In the fourteenth century, the poet Dante Alighieri reached a summit of world literature with the epic known as the Divine Comedy. The creative process guiding him is lost to history, but for some creators, this process may resemble the journey that the Divine Comedy’s protagonist has to endure: he must descend through the nine circles of hell, whose inmates suffer increasingly gruesome and imaginative forms of torture, before he can eventually ascend through purgatory into the nine celestial spheres of heaven.
Those philistines who are indifferent to this epic’s flowering allegories might just see it as an elaboration of an age-old principle: for things to get better, sometimes they first need to get worse. This principle, it turns out, is much more profound than they realize because it applies far beyond the human realm.
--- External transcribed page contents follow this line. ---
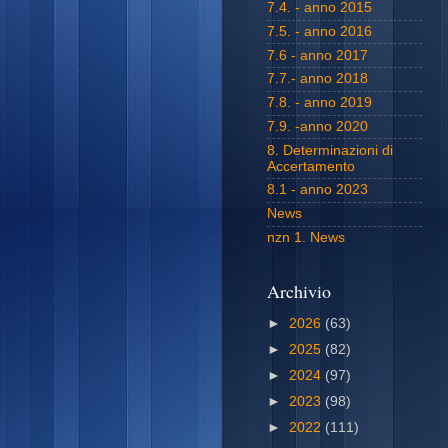
7.4. - anno 2015
7.5. - anno 2016
7.6 - anno 2017
7.7.- anno 2018
7.8. - anno 2019
7.9. -anno 2020
8. Determinazioni di
Accertamento
8.1 - anno 2023
News
nzn 1. News
Archivio
►
2026
(63)
►
2025
(82)
►
2024
(97)
►
2023
(98)
►
2022
(111)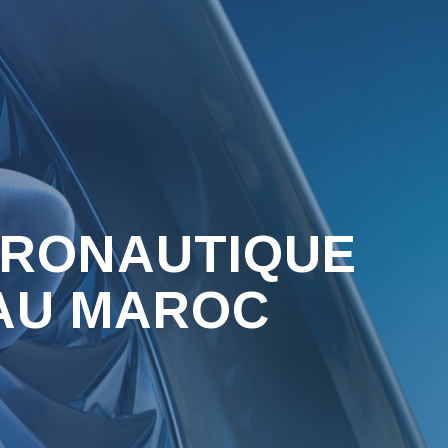
ÉRONAUTIQUE
 AU MAROC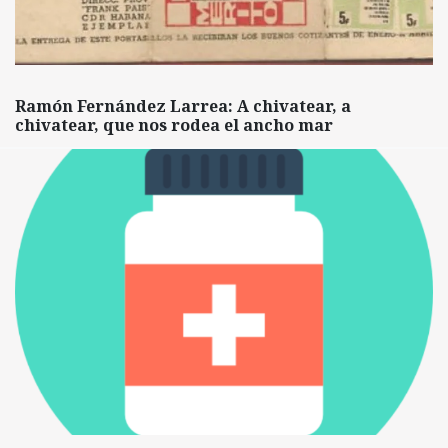
Ramón Fernández Larrea: A chivatear, a
chivatear, que nos rodea el ancho mar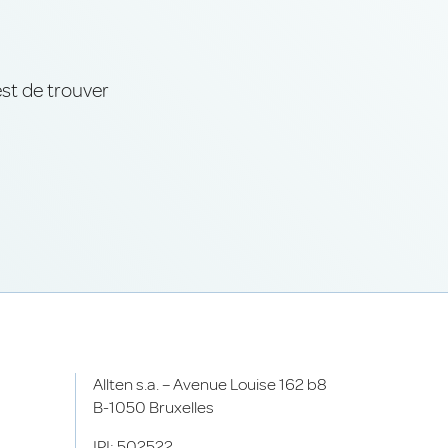
est de trouver
Allten s.a. – Avenue Louise 162 b8
B-1050 Bruxelles
IPI: 502522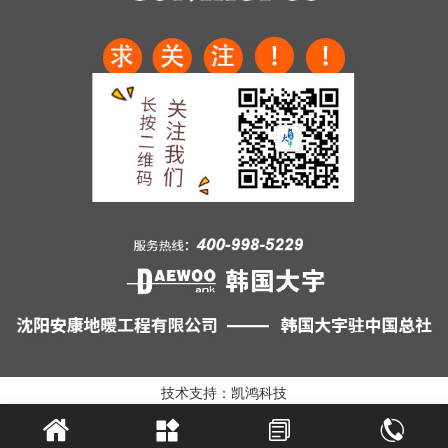
技术支持：凯鸿科技



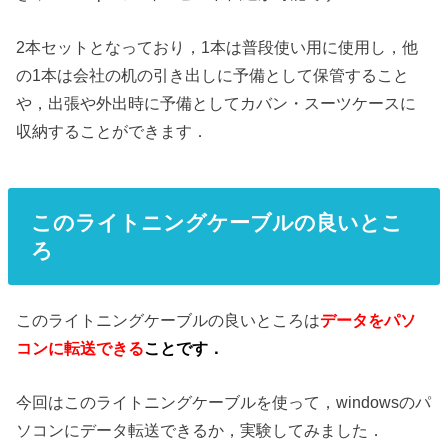
2本セットとなっており，1本は普段使い用に使用し，他
の1本は会社の机の引き出しに予備として保管すること
や，出張や外出時に予備としてカバン・スーツケースに
収納することができます．
このライトニングケーブルの良いとこ
ろ
このライトニングケーブルの良いところは
データをパソ
コンに転送できる
ことです．
今回はこのライトニングケーブルを使って，windowsのパ
ソコンにデータ転送できるか，実験してみました．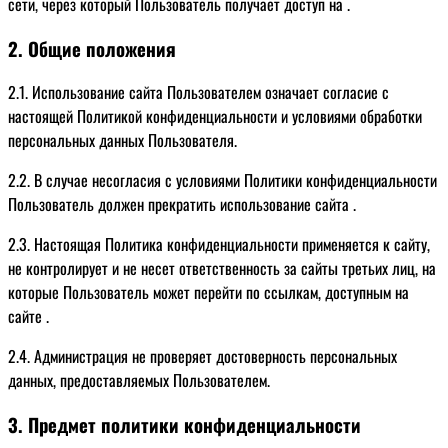
сети, через который Пользователь получает доступ на .
2. Общие положения
2.1. Использование сайта Пользователем означает согласие с
настоящей Политикой конфиденциальности и условиями обработки
персональных данных Пользователя.
2.2. В случае несогласия с условиями Политики конфиденциальности
Пользователь должен прекратить использование сайта .
2.3. Настоящая Политика конфиденциальности применяется к сайту,
не контролирует и не несет ответственность за сайты третьих лиц, на
которые Пользователь может перейти по ссылкам, доступным на
сайте .
2.4. Администрация не проверяет достоверность персональных
данных, предоставляемых Пользователем.
3. Предмет политики конфиденциальности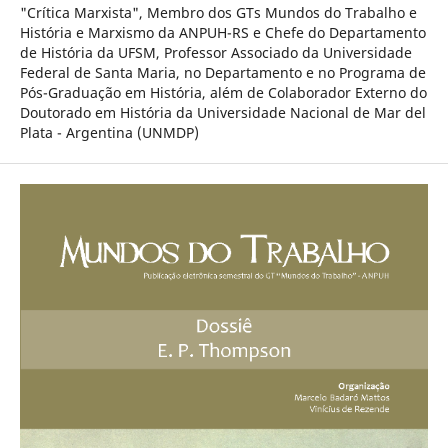
"Crítica Marxista", Membro dos GTs Mundos do Trabalho e
História e Marxismo da ANPUH-RS e Chefe do Departamento
de História da UFSM, Professor Associado da Universidade
Federal de Santa Maria, no Departamento e no Programa de
Pós-Graduação em História, além de Colaborador Externo do
Doutorado em História da Universidade Nacional de Mar del
Plata - Argentina (UNMDP)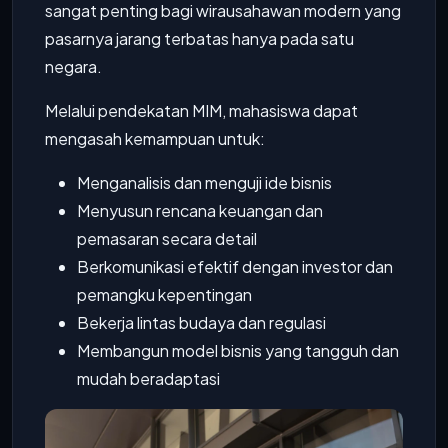
sangat penting bagi wirausahawan modern yang
pasarnya jarang terbatas hanya pada satu
negara.
Melalui pendekatan MIM, mahasiswa dapat
mengasah kemampuan untuk:
Menganalisis dan menguji ide bisnis
Menyusun rencana keuangan dan
pemasaran secara detail
Berkomunikasi efektif dengan investor dan
pemangku kepentingan
Bekerja lintas budaya dan regulasi
Membangun model bisnis yang tangguh dan
mudah beradaptasi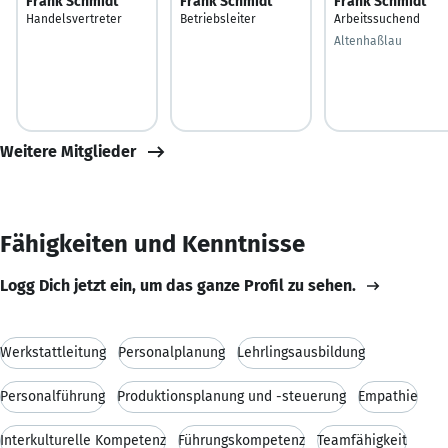
Frank Schmidt
Frank Schmidt
Frank Schmidt
Handelsvertreter
Betriebsleiter
Arbeitssuchend
Altenhaßlau
Weitere Mitglieder
Fähigkeiten und Kenntnisse
Logg Dich jetzt ein, um das ganze Profil zu sehen.
Werkstattleitung
Personalplanung
Lehrlingsausbildung
Personalführung
Produktionsplanung und -steuerung
Empathie
Interkulturelle Kompetenz
Führungskompetenz
Teamfähigkeit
Life’s four-billion-year-long journey of evolution would not have gotten very far without it. That’s because a population stuck at a dead-end, low peak of an adaptive landscape cannot be led away from it by natural selection, which is powerless to go anywhere but up. Genetic drift, however, can help the population descend into the hellish cauldron where new and successful combinations of genes are forged.
Unfortunately, descending into this genetic hell is more than just dangerous: many populati
ons never even reach purgatory. They simply go extinct. And only their remains can tell us about their tragic fate.
These remains are especially eloquent on islands, where colonizers are few and genetic drift is strong. On Hawaii alone, more than 30 percent of all flowering plant species that colonized the islands never made it. And insects fared even worse. A combination of ill-adapted genes and a hostile environment extinguished more than 150 of their species, some 80 percent of the original colonists.27
But to those populations that were lucky enough to persist and turn the vale of tears into their base camp, many new peaks became reachable, together with new forms of making a living. Once again, islands tell this story best. They are not only graveyards of extinct species, but also wellsprings of evolution’s creativity.
On the tiny Galápagos Islands, a single founding colony of finches diversified into fourteen different species, some of which Charles Darwin discovered when he visited on the HMS Beagle in 1835.28 On Hawaii, at least thirty species of nectar-feeding honeycreepers evolved, and on the Canary Islands off the African west coast, twenty-three new plant species appeared in the genus Echium—relatives of the blueweed, a modest flowering plant with an eye-catching blue inflorescence.29 More than 90 percent of one thousand species of flowering plants and more than 98 percent of five thousand species of insects found today on Hawaii have emerged there.
Even more remarkable than these numbers is the explosive speed at which evolution created them. The oldest islands in both the Galápagos and Hawaii have been around for barely five million years, about the same time that separates humans from chimpanzees—a brief moment in evolutionary time that sufficed to create thousands of new island species.30 But nature’s creativity is not just about speed and the number of species. Many new island species also have new lifestyles.31 The first finches on Galápagos fed on soft insects, but some of today’s species have evolved oversized nutcracker-like beaks to crush the hardest seeds to be found. On the Canary Islands, some relatives of the modest blueweed have evolved into eighteen-foot-high wooden giants supported by a drought-resistant root system and crowned by a gaudy cylindrical inflorescence beloved by gardeners.